Çatısını bu ekibin kuracağı orkestra, 'İzmir Büyükşehir Senfoni Orkestrası' adıyla sanat hayatını sürdürecek ve 9 Ekim'den itibaren iki haftada bir Adnan Saygun'da izleyicileriyle buluşacak.
Şimdiden hayırlı olsun.
Ha, bu arada o 'sokak çalgıcılığı' mucidleri de ağzının payını almış. Çünkü orkestra adından da anlaşılacağı gibi 'senfoni' kimliğini yitirmeyecek.
***
Adım gibi biliyorum...
Gençlerin orkestrası adeta güneş gibi doğup her konserde daha büyük hayran kitlelerine ulaştıkça, hoca ve sanatçı takımından kimi hazımsızlar 'gölge etme' pozisyonu almakta gecikmediler.
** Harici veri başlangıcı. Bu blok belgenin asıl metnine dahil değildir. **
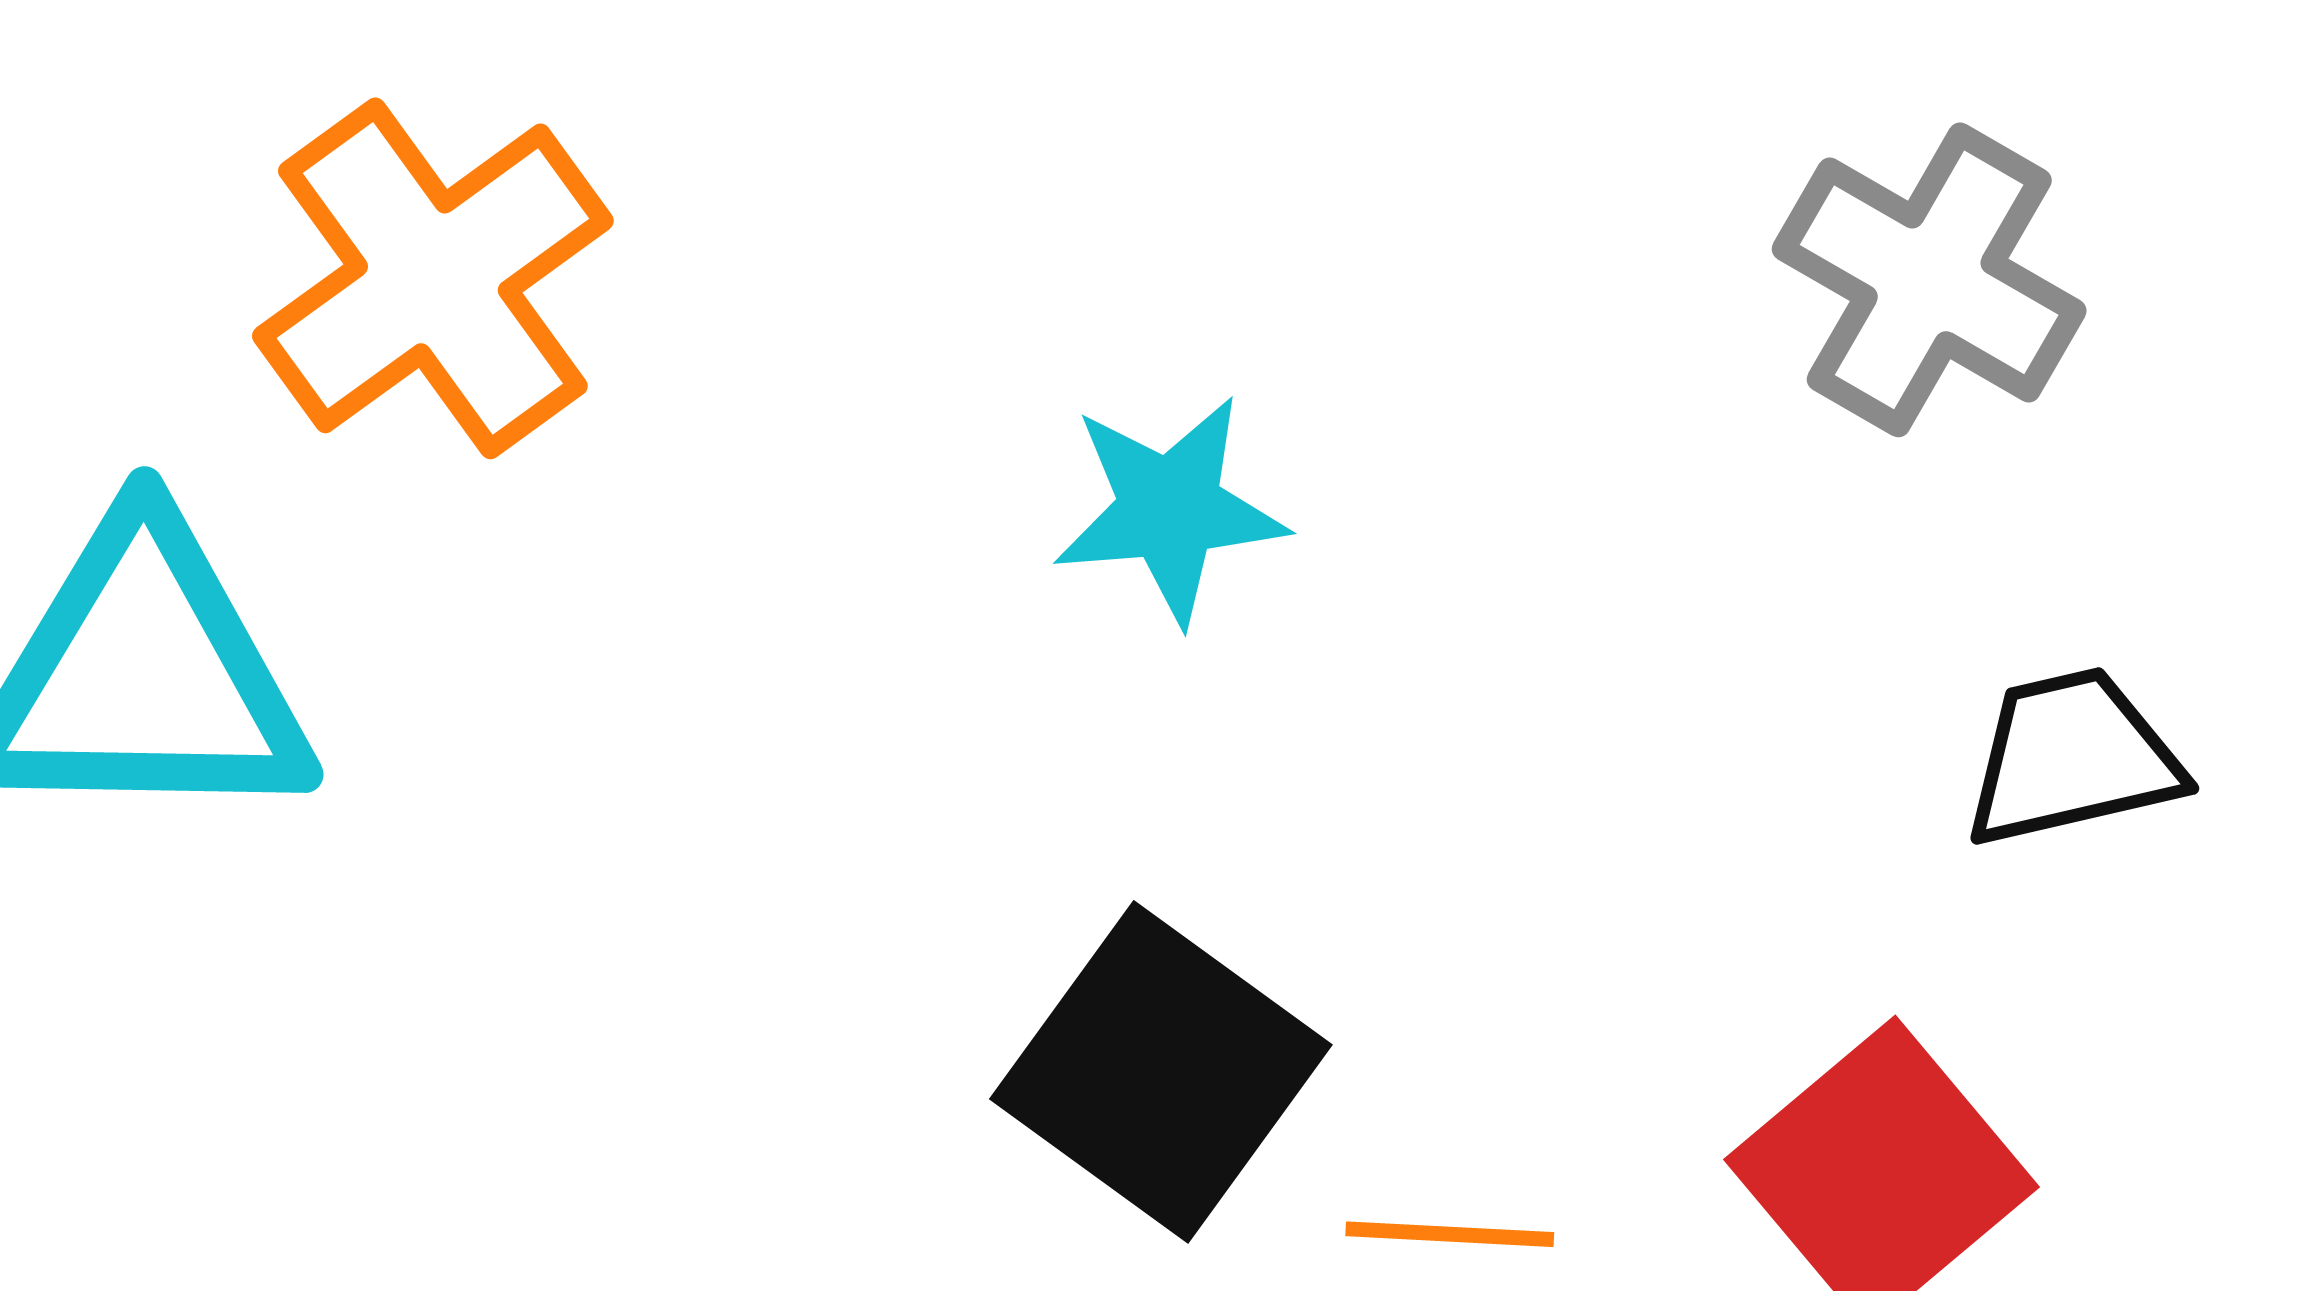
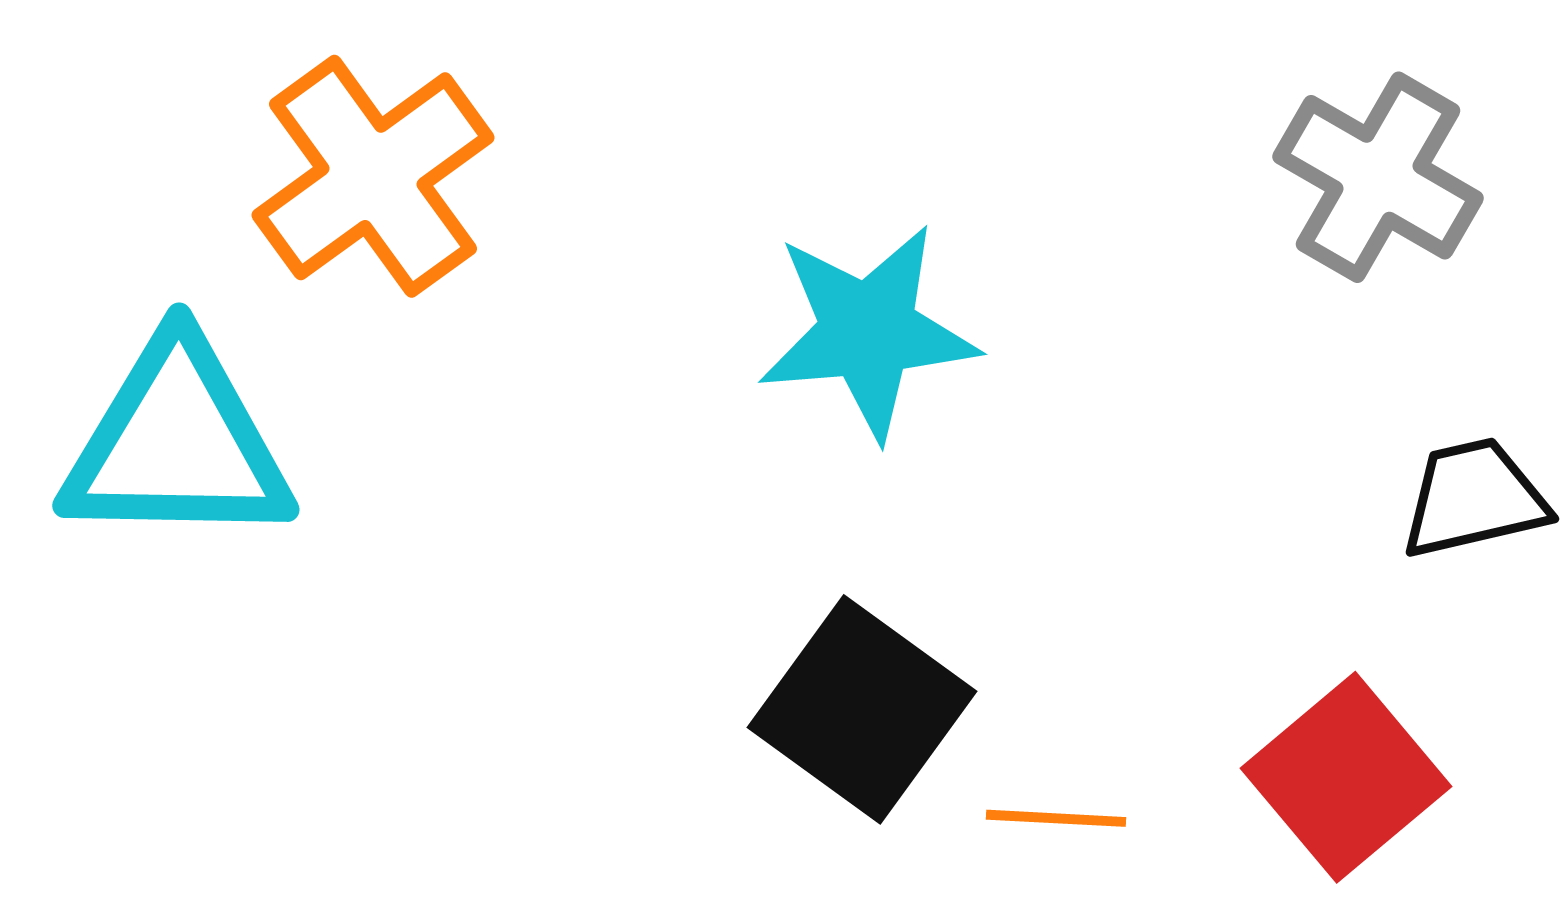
cyan star: (1170, 509) -> (868, 331), size x1.4

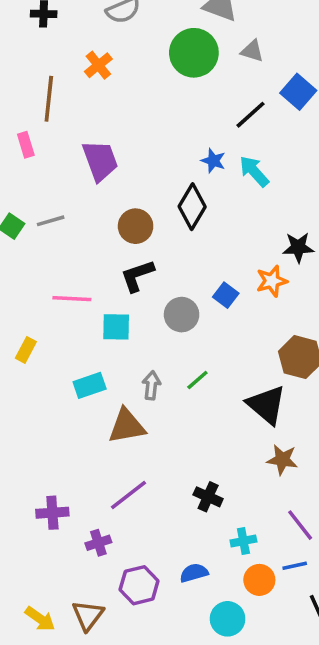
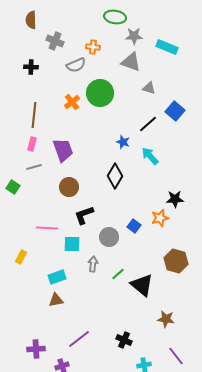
green circle: (194, 53) -> (100, 93), moved
orange cross: (98, 65) -> (72, 102), moved
pink rectangle: (26, 145) -> (32, 144), moved, turned 32
blue star: (213, 161) -> (123, 142), moved
gray line: (51, 221) -> (34, 167), moved
brown circle: (136, 226) -> (69, 187), moved
gray arrow: (151, 385) -> (93, 264), moved
black triangle: (266, 405) -> (142, 285), moved
brown triangle: (127, 426) -> (56, 300), moved, size x0.7

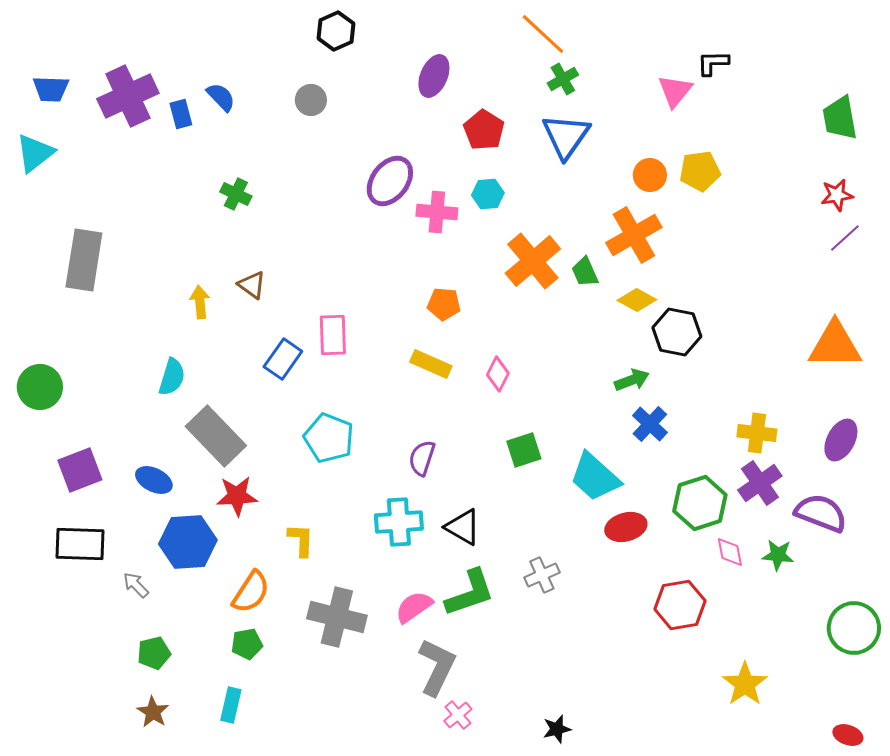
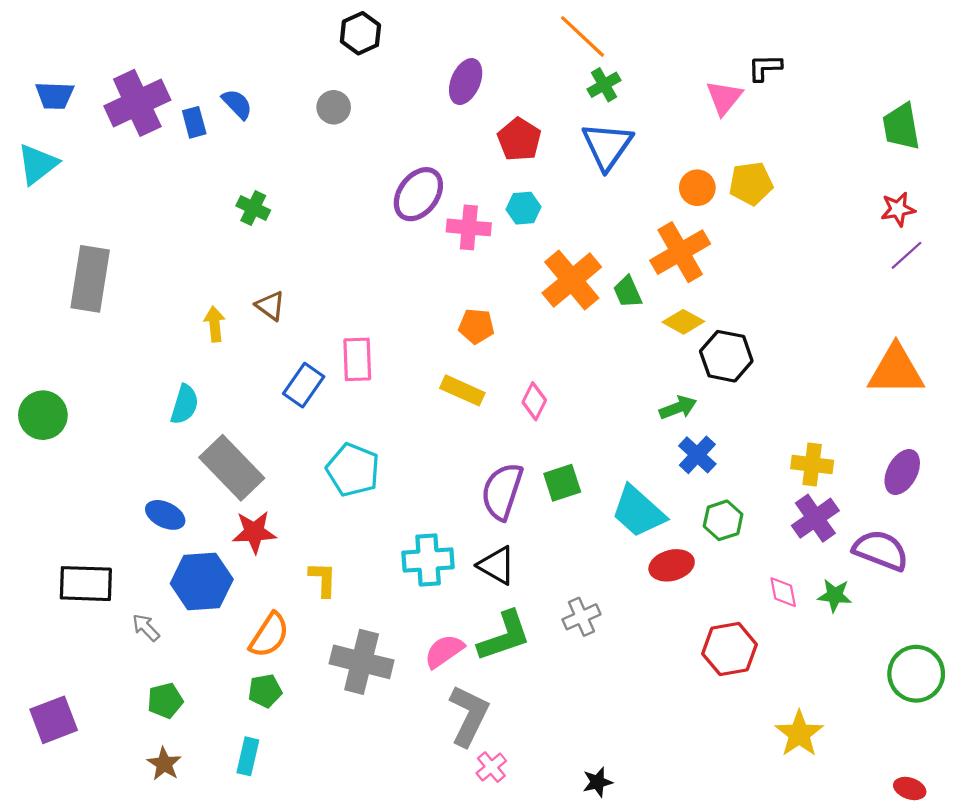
purple semicircle: (422, 458) -> (502, 491), moved, size x1.5
purple square: (80, 470) -> (54, 720), moved
green hexagon: (700, 503) -> (723, 520), moved, size x0.7

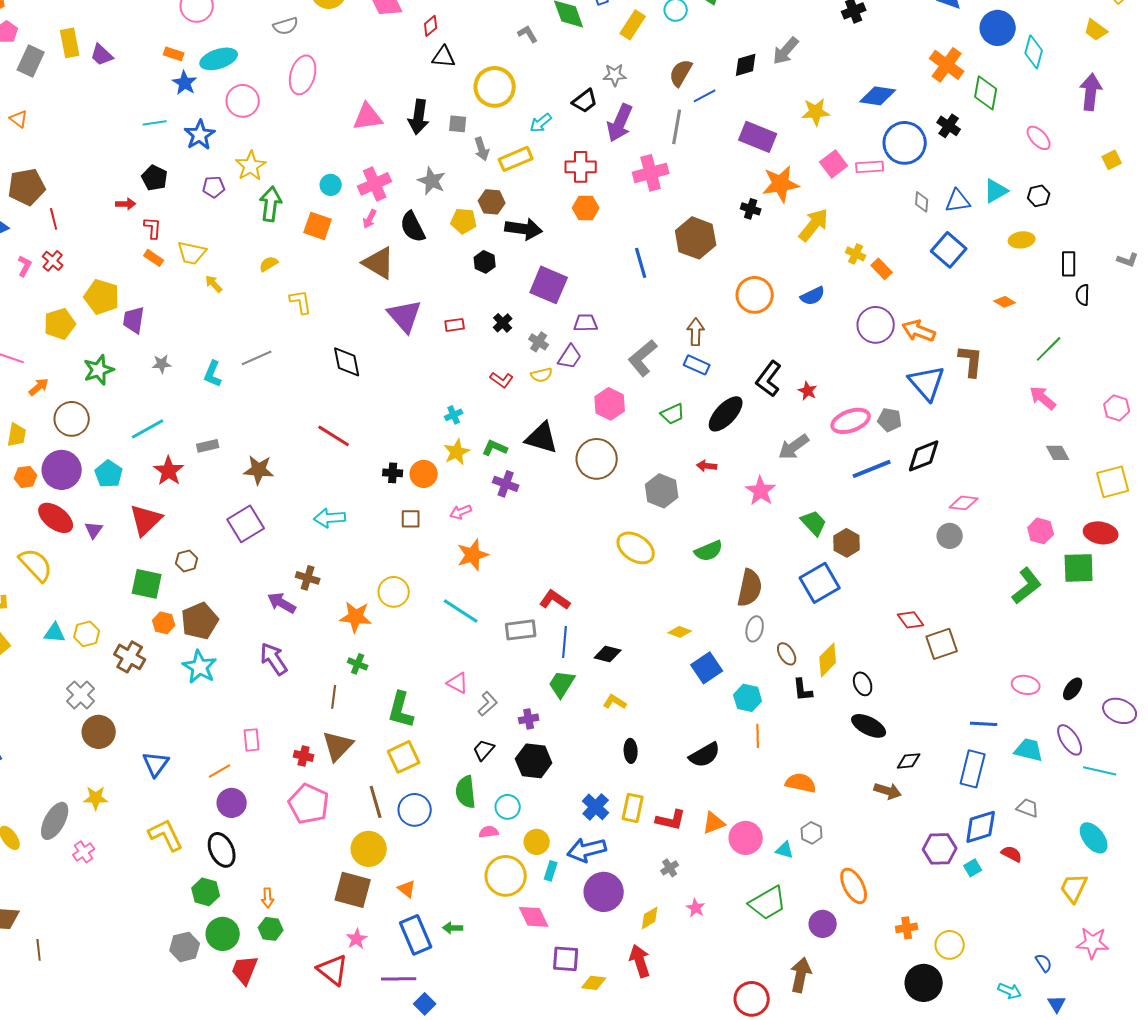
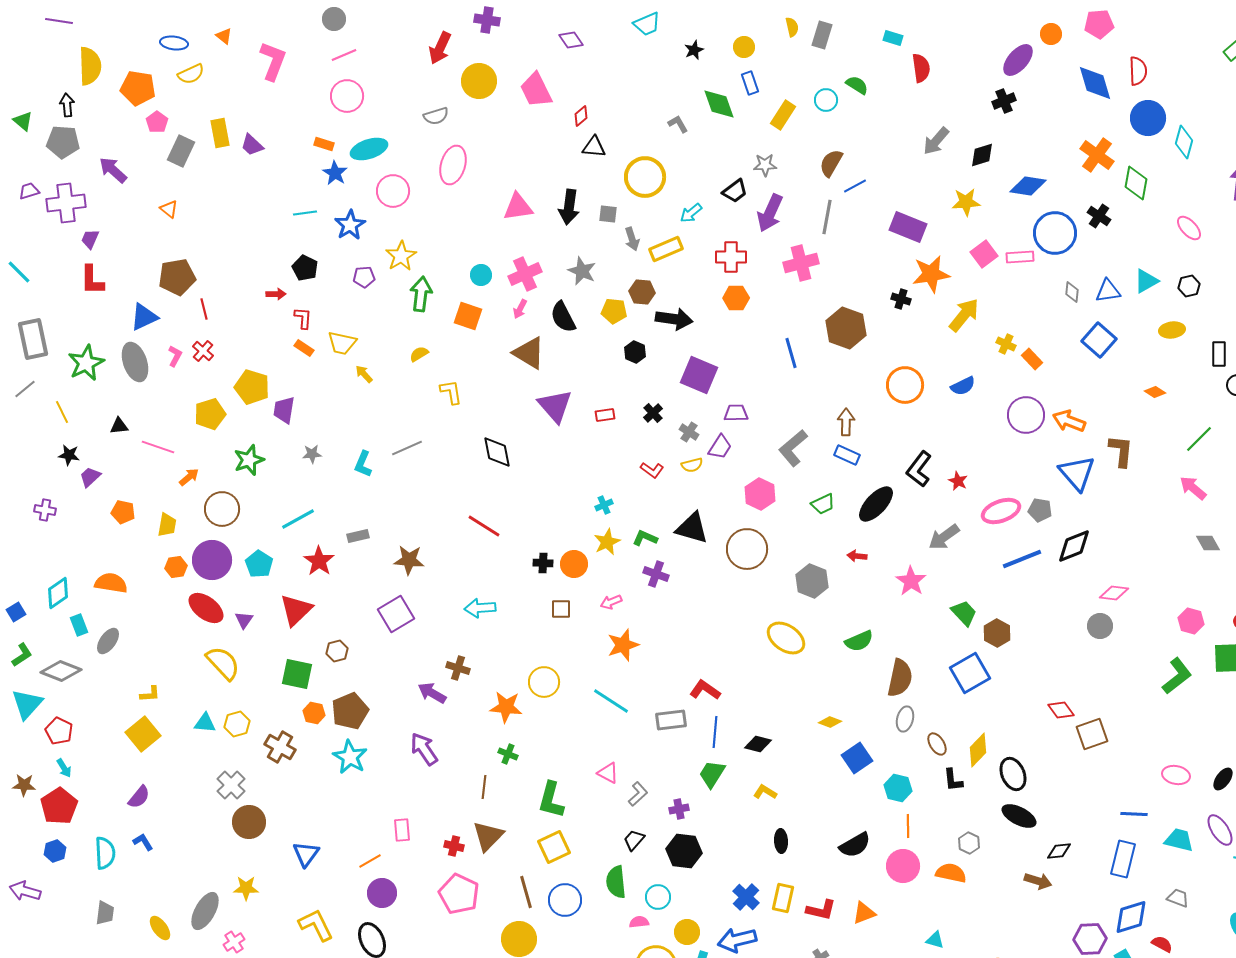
black diamond: (746, 65) -> (982, 155), moved
yellow semicircle: (36, 565) -> (223, 663), moved
black ellipse: (863, 684) -> (1013, 774), size x1.4
gray hexagon: (812, 833) -> (969, 843), moved
pink circle: (746, 838) -> (903, 866), moved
Taş uzaktan gelmeyeceği için, genç sanatçıların yoluna 'taş' koyma çabaları da öncelikle kendi hocalarından geldi. Aralarında öğrencilerini destekleyen ve yüreklendirenler lütfen üzerine alınmasın ama perde arkasından oyun çevirenler kendilerini biliyor.
Sadece onlar mı...
Genç orkestranın yükselişinden ve Adnan Saygun Salonu'nu zapt etmelerinden rahatsızlık duyan bazı sanatçıların da yerlerinde durması beklenemezdi.
***
Nitekim, sağlam kaynaklaran aldığım duyumlara göre, senfoni ile operanın içinde yuvalanan 'bir takım' hoca ve sanatçılar el ele vermişler, ilgili makamlara Gençlik Senfoni'yi kötüleyen, onlara belediyenin havadan(!) kadro vermesini yanlış bulduklarını belirten mektuplar döşenmişler!
Bu gençlere sağlanacak kadroları 'havadan' bulanlar, önce dönüp onların yarattığı heyecan fırtınasına baksınlar ve kendi 'içi geçmişlikleriyle' kıyaslasınlar.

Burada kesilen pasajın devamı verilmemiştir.